◆ Task description
Which lines of the records below contain the word "target"? Show each one.

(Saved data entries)
----
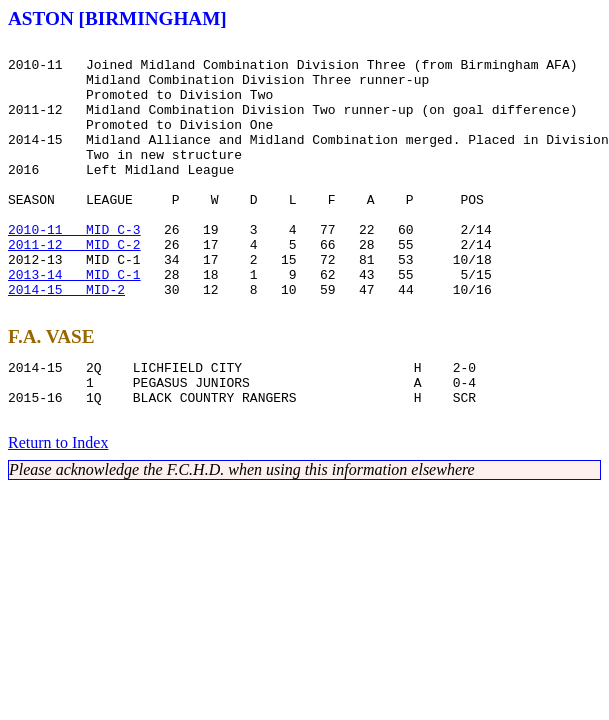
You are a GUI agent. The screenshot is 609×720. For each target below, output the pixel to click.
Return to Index (58, 508)
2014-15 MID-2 (66, 340)
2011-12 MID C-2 (74, 286)
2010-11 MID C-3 (74, 268)
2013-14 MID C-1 (74, 322)
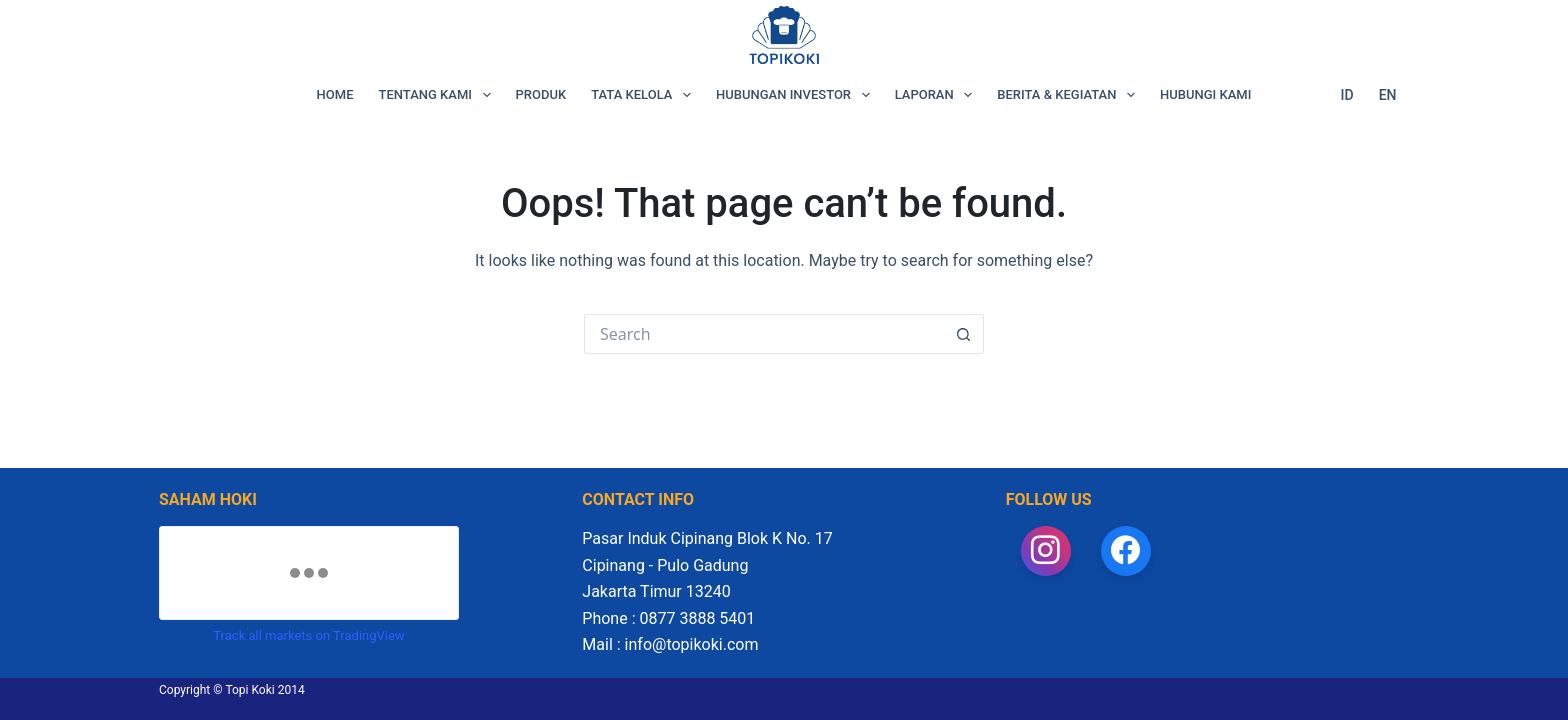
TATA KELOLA (645, 95)
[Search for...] (764, 334)
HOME (335, 94)
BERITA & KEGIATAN (1070, 95)
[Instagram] (1046, 551)
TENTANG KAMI (439, 95)
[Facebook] (1126, 551)
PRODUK (541, 94)
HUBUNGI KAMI (1205, 94)
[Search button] (964, 334)
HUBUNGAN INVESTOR (797, 95)
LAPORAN (938, 95)
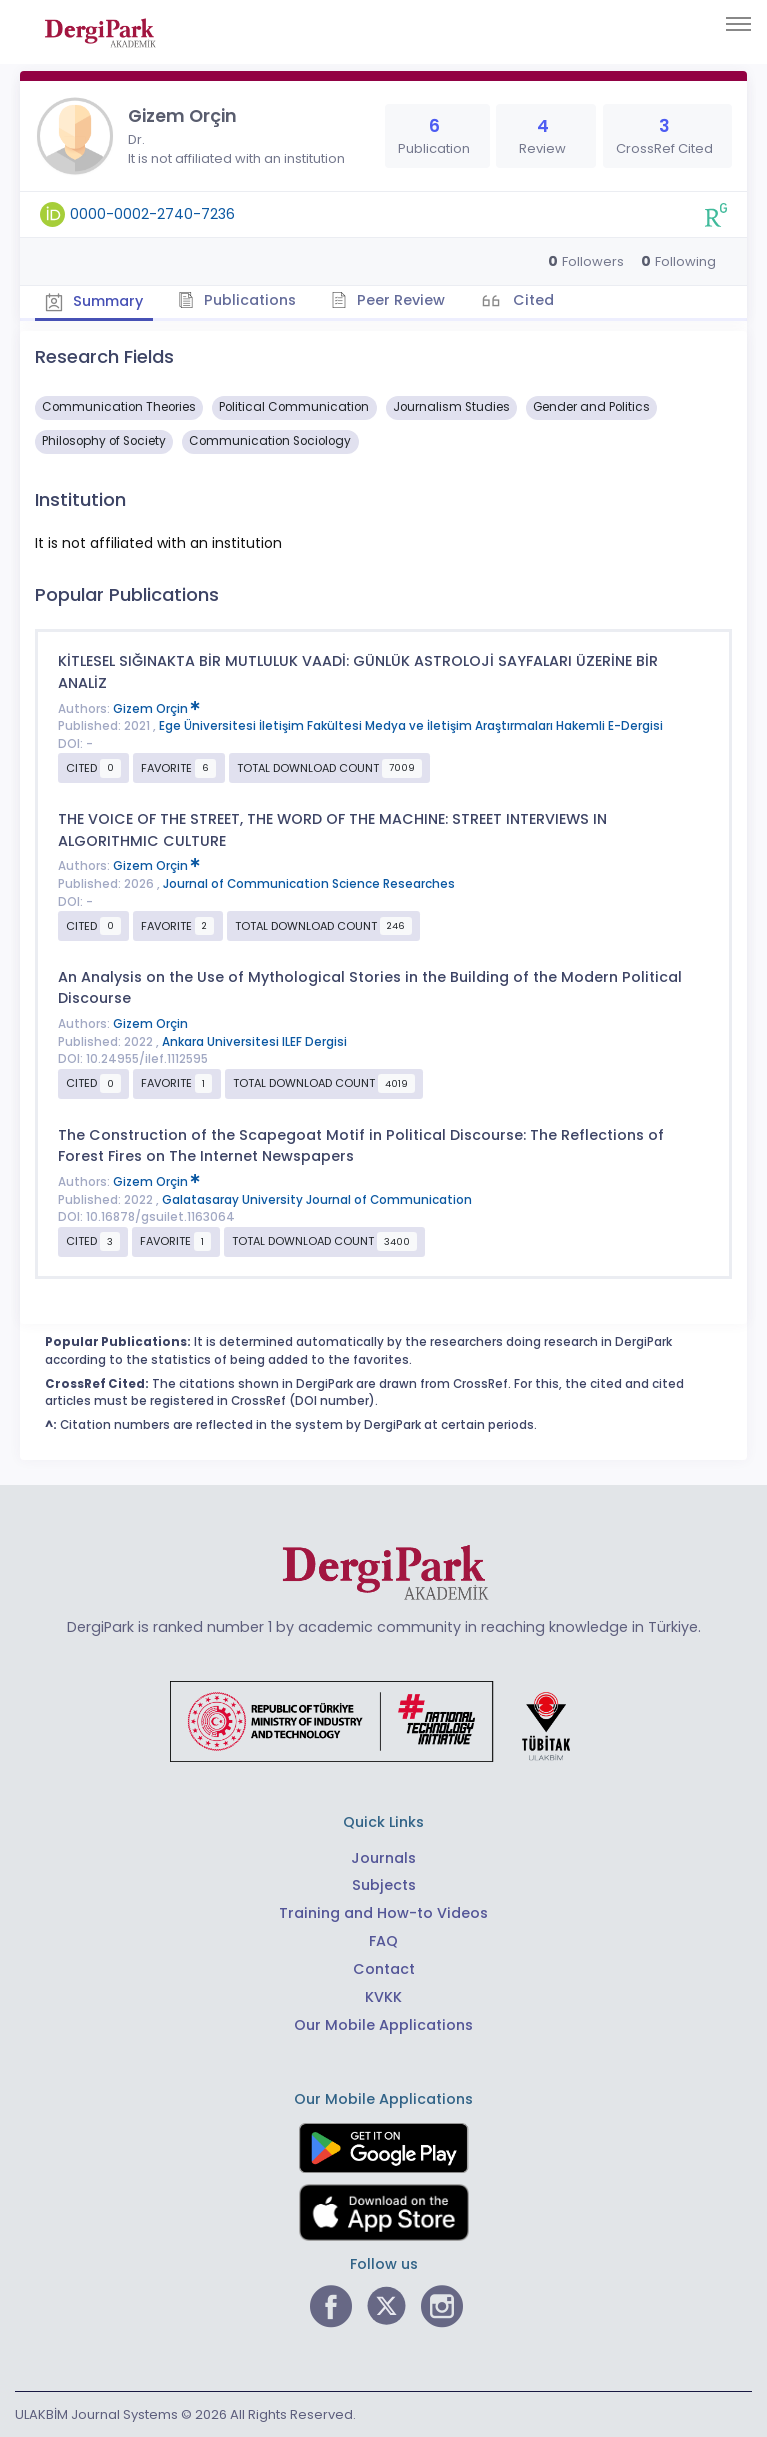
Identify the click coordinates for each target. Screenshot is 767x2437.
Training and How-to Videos (383, 1913)
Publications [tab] (238, 300)
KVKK (383, 1997)
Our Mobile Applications (383, 2025)
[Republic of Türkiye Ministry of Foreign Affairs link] (383, 1720)
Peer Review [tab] (389, 300)
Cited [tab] (532, 300)
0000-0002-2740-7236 (152, 214)
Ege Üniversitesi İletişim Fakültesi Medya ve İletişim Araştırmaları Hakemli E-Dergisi (411, 726)
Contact (384, 1969)
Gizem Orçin (156, 708)
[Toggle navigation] (738, 24)
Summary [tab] (94, 301)
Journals (383, 1857)
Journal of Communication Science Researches (309, 884)
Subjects (384, 1885)
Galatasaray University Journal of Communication (317, 1199)
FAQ (383, 1941)
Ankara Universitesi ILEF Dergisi (254, 1042)
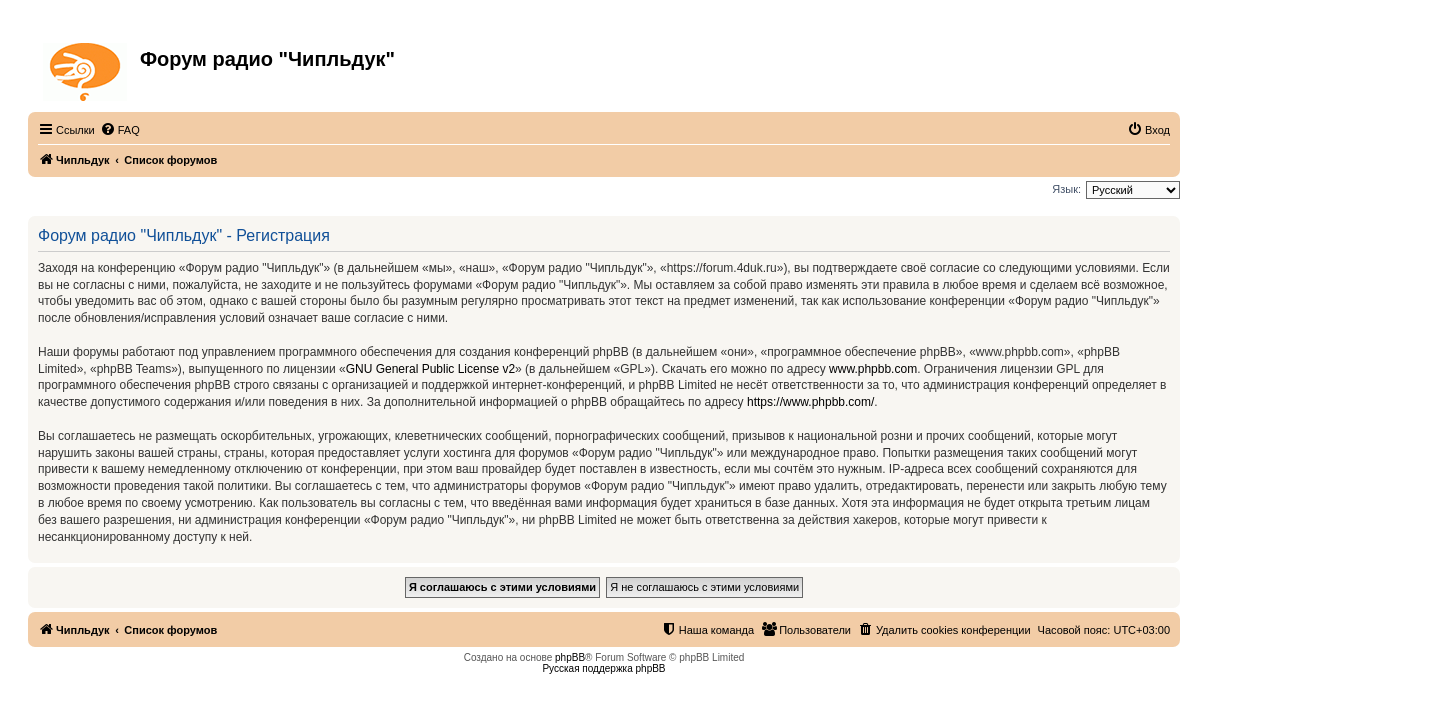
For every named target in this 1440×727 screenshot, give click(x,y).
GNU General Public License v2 (430, 369)
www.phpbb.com (873, 369)
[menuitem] (120, 130)
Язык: (1066, 189)
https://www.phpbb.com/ (810, 402)
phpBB (570, 657)
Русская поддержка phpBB (603, 668)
----
◆ Exercise result
You are a GUI agent. The screenshot is 609×720. For each target below, output the pixel to click.
Identify the click coordinates for each target. Screenshot is 767x2437.
For every named target in this 1440×727 screenshot, give click(x,y).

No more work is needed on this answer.